Search code examples
xslt-2.0

unescape text for subsequent xslt 2 processing


I get an input file hosting elements like

<item>
<Description>
    Intro 1
    &lt;b&gt;Title&lt;/b&gt;
    Intro 2
    &lt;ul&gt;
    &lt;li&gt;item 1&lt;/li&gt;
    &lt;li&gt;&lt;b&gt;item 2&lt;/b&gt;&lt;/li&gt;
    &lt;/ul&gt;
    Finish
</Description>
</item>

I would like to create an xslt2 template or function converting this to a node() like

<item>
<Description>
    Intro 1
    <b>Title</b>
    Intro 2
    <ul>
    <li>item 1</li>
    <li><b>item 2</b></li>
    </ul>
    Finish
</Description>
</item>

to process it further.

Any recommendation how to achieve this?


Solution

  • David Carlisle implemented an HTML parser in XSLT 2, you can find it at https://github.com/davidcarlisle/web-xslt/blob/master/htmlparse/htmlparse.xsl and use it as e.g.

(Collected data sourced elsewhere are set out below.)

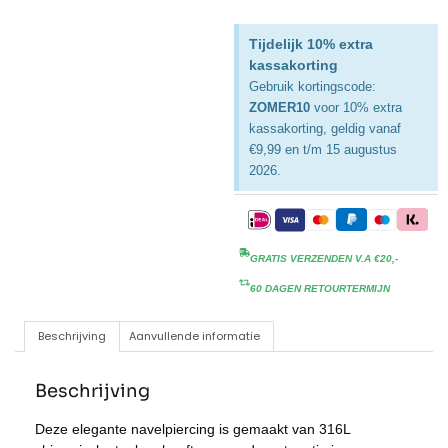
Tijdelijk 10% extra
kassakorting
Gebruik kortingscode:
ZOMER10
voor 10% extra
kassakorting, geldig vanaf
€9,99 en t/m 15 augustus
2026.
GRATIS VERZENDEN V.A €20,-
60 DAGEN RETOURTERMIJN
Beschrijving
Aanvullende informatie
Beschrijving
Deze elegante navelpiercing is gemaakt van 316L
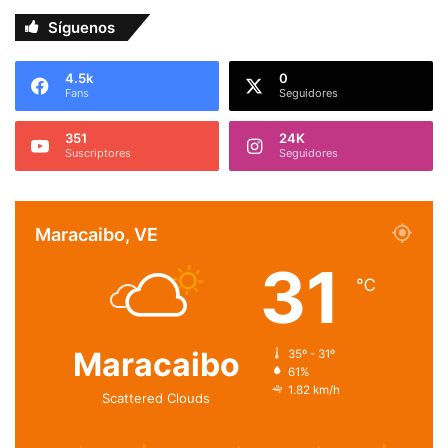
Síguenos
4.5k
0
Fans
Seguidores
351
24K
Suscriptores
Seguidores
Maracaibo, VE
31
℃
Maracaibo
35º - 31º
61%
1.82 km/h
Scattered Clouds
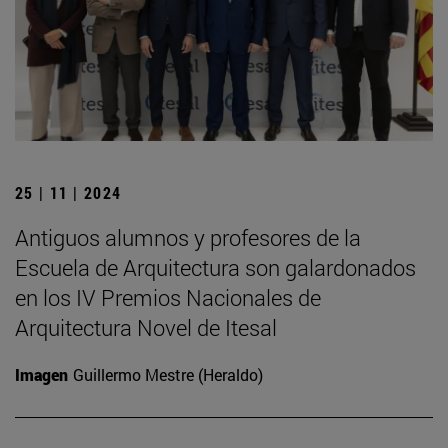
25 | 11 | 2024
Antiguos alumnos y profesores de la
Escuela de Arquitectura son galardonados
en los IV Premios Nacionales de
Arquitectura Novel de Itesal
Imagen
Guillermo Mestre (Heraldo)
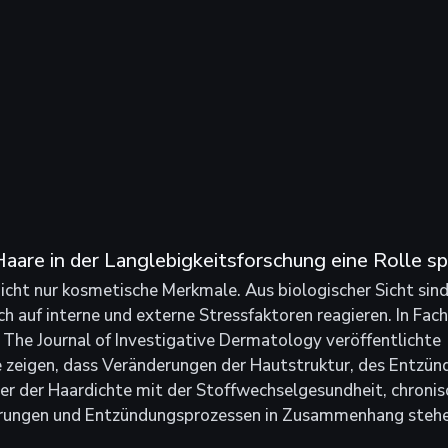
are in der Langlebigkeitsforschung eine Rolle sp
icht nur kosmetische Merkmale. Aus biologischer Sicht sind
h auf interne und externe Stressfaktoren reagieren. In Fach
The Journal of Investigative Dermatology veröffentlichte 
 zeigen, dass Veränderungen der Hautstruktur, des Entzün
er der Haardichte mit der Stoffwechselgesundheit, chronis
rungen und Entzündungsprozessen in Zusammenhang stehe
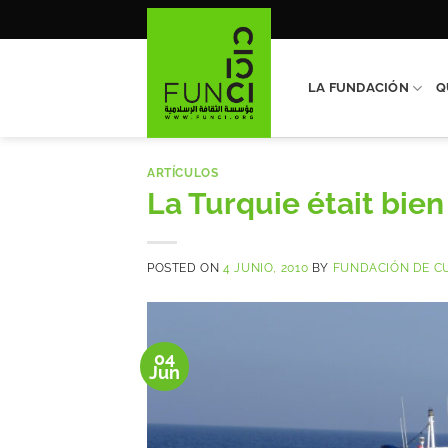
Saltar
al
contenido
LA FUNDACIÓN
Q
ARTÍCULOS
La Turquie était bien
POSTED ON
4 JUNIO, 2010
BY
FUNDACIÓN DE C
04
Jun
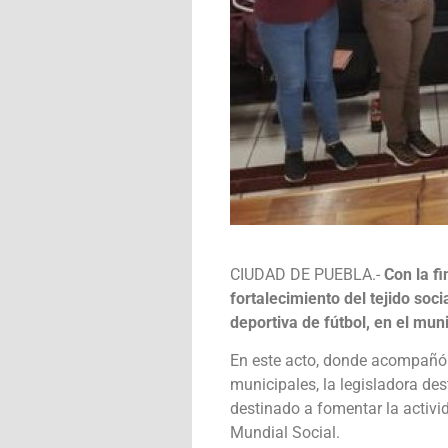
CIUDAD DE PUEBLA.-
Con la f
fortalecimiento del tejido soc
deportiva de fútbol, en el mu
En este acto, donde acompañó 
municipales, la legisladora de
destinado a fomentar la activi
Mundial Social.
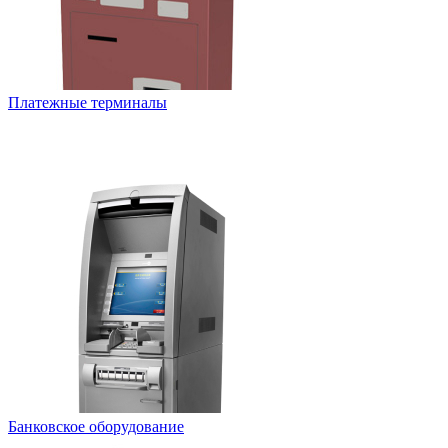
Платежные терминалы
Банковское оборудование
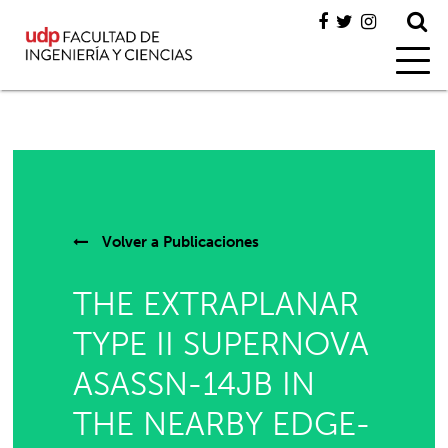
Volver a
Publicaciones
THE EXTRAPLANAR
TYPE II SUPERNOVA
ASASSN-14JB IN
THE NEARBY EDGE-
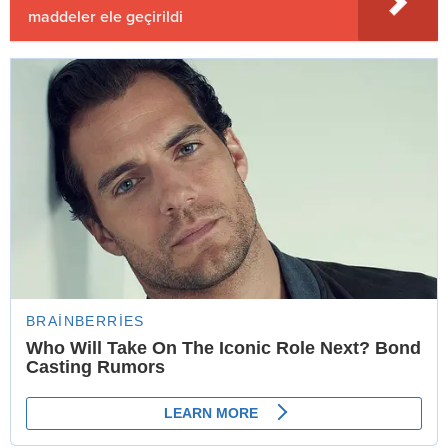
maddeler ele geçirildi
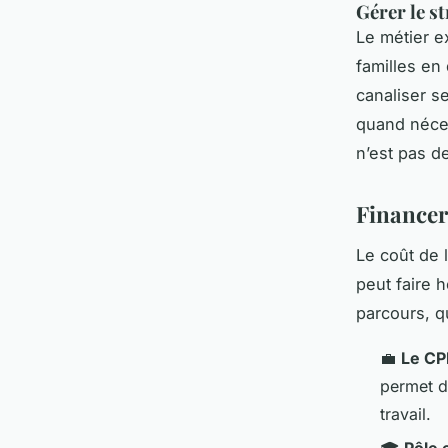
Gérer le st
Le métier e
familles en 
canaliser s
quand néces
n’est pas de
Financer
Le coût de 
peut faire 
parcours, q
💼
Le CP
permet d
travail.
🎓
Pôle 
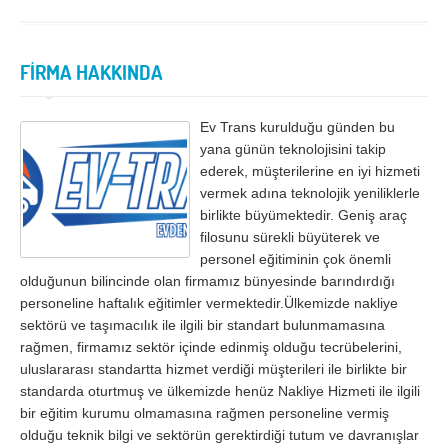
İzmir
K.Maraş
Karabük
Karaman
FİRMA HAKKINDA
Kars
Kastamonu
Kayseri
Kırıkkale
Ev Trans kurulduğu günden bu
Kırklareli
Kırşehir
yana günün teknolojisini takip
ederek, müşterilerine en iyi hizmeti
Kilis
Kocaeli
vermek adına teknolojik yeniliklerle
birlikte büyümektedir. Geniş araç
Konya
Kütahya
filosunu sürekli büyüterek ve
Malatya
Manisa
personel eğitiminin çok önemli
olduğunun bilincinde olan firmamız bünyesinde barındırdığı
Mardin
Mersin
personeline haftalık eğitimler vermektedir.Ülkemizde nakliye
sektörü ve taşımacılık ile ilgili bir standart bulunmamasına
Muğla
Muş
rağmen, firmamız sektör içinde edinmiş olduğu tecrübelerini,
uluslararası standartta hizmet verdiği müşterileri ile birlikte bir
Nevşehir
Niğde
standarda oturtmuş ve ülkemizde henüz Nakliye Hizmeti ile ilgili
Ordu
Osmaniye
bir eğitim kurumu olmamasına rağmen personeline vermiş
olduğu teknik bilgi ve sektörün gerektirdiği tutum ve davranışlar
Rize
Sakarya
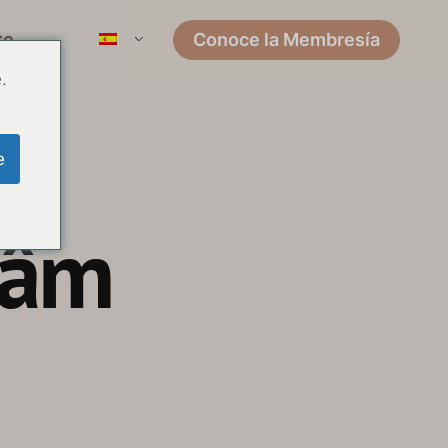
to
Conoce la Membresía
.
e
Nâm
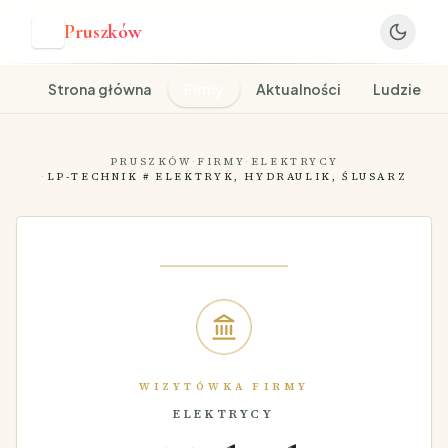
Pruszków
P
Strona główna
Firmy
Aktualności
Ludzie
PRUSZKÓW
·
FIRMY
·
ELEKTRYCY
·
LP-TECHNIK # ELEKTRYK, HYDRAULIK, ŚLUSARZ
WIZYTÓWKA FIRMY
ELEKTRYCY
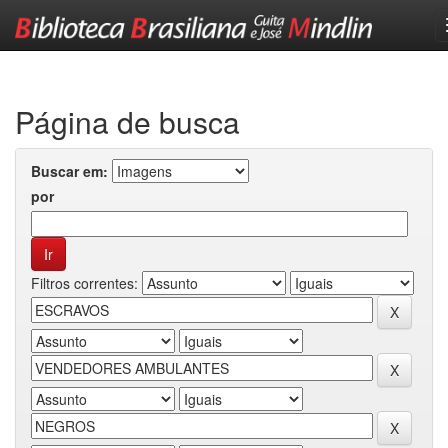
Skip
navigation
Página de busca
Buscar em:
por
Filtros correntes:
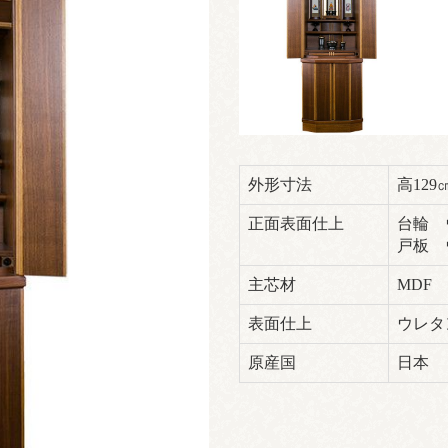
外形寸法
高129
正面表面仕上
台輪 
戸板 
主芯材
MDF
表面仕上
ウレタ
原産国
日本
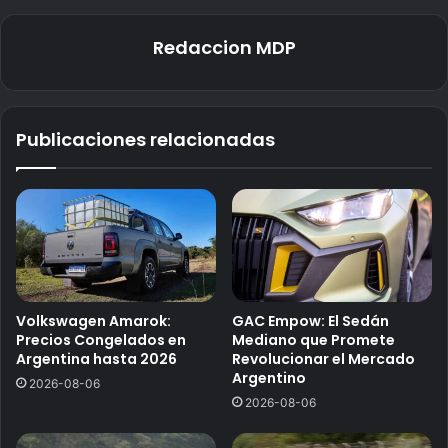
Redaccion MDP
Publicaciones relacionadas
Volkswagen Amarok:
GAC Empow: El Sedán
Precios Congelados en
Mediano que Promete
Argentina hasta 2026
Revolucionar el Mercado
Argentino
2026-08-06
2026-08-06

    <xsl:stylesheet xmlns:xsl="http://www.w3.org/1999/XSL/Transform"
        xmlns:xs="http://www.w3.org/2001/XMLSchema"
        xmlns:d="data:,dpc"
        exclude-result-prefixes="#all"
        version="3.0">
        
      <xsl:import href="https://github.com/davidcarlisle/web-xslt/raw/master/htmlparse/htmlparse.xsl"/>
    
      <xsl:mode on-no-match="shallow-copy"/>
    
      <xsl:template match="Description">
          <xsl:copy>
              <xsl:apply-templates select="d:htmlparse(., '', true())/node()"/>
          </xsl:copy>
      </xsl:template>
      
    </xsl:stylesheet>
    

    to get a result like

    <item>
    <Description>
        Intro 1
        <b>Title</b>
        Intro 2
        <ul>
        <li>item 1</li>
        <li><b>item 2</b></li>
        Finish
    </ul></Description>
    

    If the input were well-formed XML you could also use XSLT 3/XPath 3's parse-xml-fragment function but without the closing </ul> your sample can't be parsed as XML.